Segmentation fault if CRUN_LEN < run length

ambrogiovolonte · 13 February 2022 15:49

Dear CMS helpdesk,

I’m running a UM vn12.0 nesting suite on Monsoon (u-cl358), although at the moment I’m just running the global model, without any nested regions. My starting point was suite u-by395, as recommended in the Nesting Suites guide.

The suite currently fails if CRUN_LEN < length of the run, i.e., if the run is split into smaller jobs (24-hour long in my case). In particular, the first job succeeds and then I get a segmentation fault error at the beginning of the second job. This error occurs if the output domain area specified in the domain profiles in the STASH is a subset of the model area, while the suite runs fine if the output area specified is equal to the full model area (i.e., global). To my understanding, this would suggest that the issue might be somewhere in the STASH configuration, but I can’t really find what’s wrong with it.

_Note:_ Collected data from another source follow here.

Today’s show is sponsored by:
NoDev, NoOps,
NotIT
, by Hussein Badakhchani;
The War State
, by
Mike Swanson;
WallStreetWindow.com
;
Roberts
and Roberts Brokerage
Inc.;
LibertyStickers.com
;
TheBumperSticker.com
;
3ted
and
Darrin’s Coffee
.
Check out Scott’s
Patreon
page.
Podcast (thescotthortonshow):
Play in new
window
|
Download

For the time being I’m just setting CRUN_LEN equal to the total length of the run but this is not really ideal because the glm_fcst_um job fails during submission if the wallclock time is larger than 12 000 – 14 000 seconds (I haven’t found out where the exact threshold is). Having to keep the wallclock time below 12000 seconds means that the 3-day forecasts I’m currently running run out of time before completing (and ideally I should move soon to 5-day forecasts). Increasing the number of processors, originally set at (18, 32), does not seem to be speeding up the run very much, while substantially increasing the queuing time, so that’s also not a viable workaround.

Do you have any idea of how to solve the segmentation fault issue?

Many thanks for your attention and best wishes
Ambrogio

grenville · 15 February 2022 17:53

Hi Ambrogio

I can’t the segmentation error you refer to in the ticket in the model output.

Grenville

ambrogiovolonte · 16 February 2022 09:03

Hi Grenville,

Yes, sorry, that’s because to get some more output data I tried running the suite with CRUN_LEN = run_length. This didn’t really work either because, as you probably saw, the run failed when exceeding wallclock time (see more details in my original post) and did not complete.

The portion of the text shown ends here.